Le problème est maintenant de décider si une mutation du système de signe est toujours consubstantielle de toute mutation et succession d’épistémè. Rappelons que le but explicite de Les mots et les choses est de faire une archéologie des sciences humaines. Si Foucault passe par une analyse de l’épistémè classique, c’est essentiellement pour montrer que le problème de l’homme n’y est pas possible. L’homme se constitue comme objet dans un champ épistémologique récent qu’il est nécessaire d’analyser. C’est le passage à l’épistémè moderne qui assure leur possibilité, et c’est le problème majeur du travail de Foucault.
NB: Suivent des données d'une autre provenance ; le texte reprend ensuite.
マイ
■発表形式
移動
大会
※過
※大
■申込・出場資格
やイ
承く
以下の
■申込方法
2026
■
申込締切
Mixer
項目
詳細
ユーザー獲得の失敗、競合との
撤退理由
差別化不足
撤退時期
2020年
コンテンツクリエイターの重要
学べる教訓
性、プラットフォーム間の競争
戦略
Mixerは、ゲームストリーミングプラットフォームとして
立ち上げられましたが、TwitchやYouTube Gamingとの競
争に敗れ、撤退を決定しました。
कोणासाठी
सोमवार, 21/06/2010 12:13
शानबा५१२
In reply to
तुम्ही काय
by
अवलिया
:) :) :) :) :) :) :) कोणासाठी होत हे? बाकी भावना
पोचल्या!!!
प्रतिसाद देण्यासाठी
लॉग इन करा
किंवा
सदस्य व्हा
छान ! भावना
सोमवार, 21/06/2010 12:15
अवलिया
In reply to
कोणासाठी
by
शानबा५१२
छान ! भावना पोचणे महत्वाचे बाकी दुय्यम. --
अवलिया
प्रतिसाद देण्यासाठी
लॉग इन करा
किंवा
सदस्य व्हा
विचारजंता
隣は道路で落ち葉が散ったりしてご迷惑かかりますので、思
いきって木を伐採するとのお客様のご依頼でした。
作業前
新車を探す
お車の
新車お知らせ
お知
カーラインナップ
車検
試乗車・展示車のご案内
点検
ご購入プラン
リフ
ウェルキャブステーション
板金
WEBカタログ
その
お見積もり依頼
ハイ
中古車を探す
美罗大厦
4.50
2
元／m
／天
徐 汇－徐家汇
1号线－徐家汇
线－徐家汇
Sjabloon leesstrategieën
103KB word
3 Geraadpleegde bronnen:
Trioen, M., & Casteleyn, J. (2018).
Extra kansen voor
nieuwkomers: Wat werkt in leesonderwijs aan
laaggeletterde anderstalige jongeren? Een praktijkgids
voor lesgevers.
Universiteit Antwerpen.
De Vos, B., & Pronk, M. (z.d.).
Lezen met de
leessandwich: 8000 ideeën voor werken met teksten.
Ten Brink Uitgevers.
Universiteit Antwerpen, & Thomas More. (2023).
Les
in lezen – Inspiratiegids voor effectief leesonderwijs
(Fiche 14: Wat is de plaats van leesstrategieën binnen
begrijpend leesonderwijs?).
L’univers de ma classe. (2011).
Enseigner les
Il faut chercher sui cette seconde mutation dans l’épistémè est elle aussi liée à un changement dans le système de signes.

Or Foucault commence son analyse en soulignant la symétrie entre le passage du savoir de la Renaissance à celui de l’âge classique et celui du savoir classique au savoir moderne. Passage du système d’identités et de différences à celui des analogies

et des successions. Le principal changement est que l’espace du savoir n’est plus le tableau mais l’histoire. Symétrie d’une part par l’aspect événementiel, mais surtout dans la mesure où Foucault laisse entendre qu’il se produit dans le système de signes un profond changement. La première phase se fait dans la configuration des empiricités. Cependant cette réorganisation va affecter le système de représentation redoublée. Dans la biologie, l’économie politique et la philologie, la représentation ne cesse de se lier à son extérieur, à ce qui n’est pas visible ou directement saisissable en elle. C’est la liaison du signe avec son Dehors. L’espace du signe n’est plus possible qu’en puisant sa source dans l’obscurité des profondeurs. Foucault écrit à propos du nouveau signe : « c’est la surface claire et discursive de cette masse secrète mais souveraine que les caractères émergent. »271. Enracinement de la représentation dans l’opacité du langage, de l’organisme, du travail. La première se fait donc bien par une modification du signe. A partir de là on peut affirmer que la mutation se fait par décomposition de ce système de signe. Pourtant, avec l’histoire comme espace général du savoir et l’obscure profondeur des nouvelles empiricités, le signe va prendre reprendre un caractère herméneutique même s’il ne s’agit pas de la recherche du reflet du macrocosme dans le microcosme. Travail d’exploration de formes massives et énigmatiques qui régit les possibilités du savoir. Donc dans cette seconde rupture épistémologique apparaît la mutation en profondeur d’un régime de signe.

Le problème du système de signe est donc central dans l’analyse du savoir dans Les mots et choses. Ce système de signe se présente donc comme la règle génétique des empiricités et finalement de tout discours. Dans L’archéologie du savoir, Foucault va introduire la notion de régularité discursive et d’énoncé. Les premières forment le principe de production des positivités en tant qu’elles sont des groupes d’énoncés. L’archéologie du savoir est une volonté de systématisation a posteriori de la méthode archéologique mise en place dans Les mots et les choses. Il n’y a cependant qu’un rapport lointain entre système de signe et régularité discursives. Il semble que Foucault opère ici un déplacement du problème. On passe du système de signe comme ce qui se dégage de l’analyse à la notion de régularité discursive comme outil d’analyse. Toute référence à la constitution du signe semble avoir disparut dans L’archéologie du savoir. Faut-il y voir une forme de discontinuité dans

l’œuvre de Foucault ? Il apparaît en effet un décrochage, qu’il existe pour Foucault une systématisation qui ne coïncide plus totalement à la pratique, qu’il laisse une certaine inflexion dans ses concepts.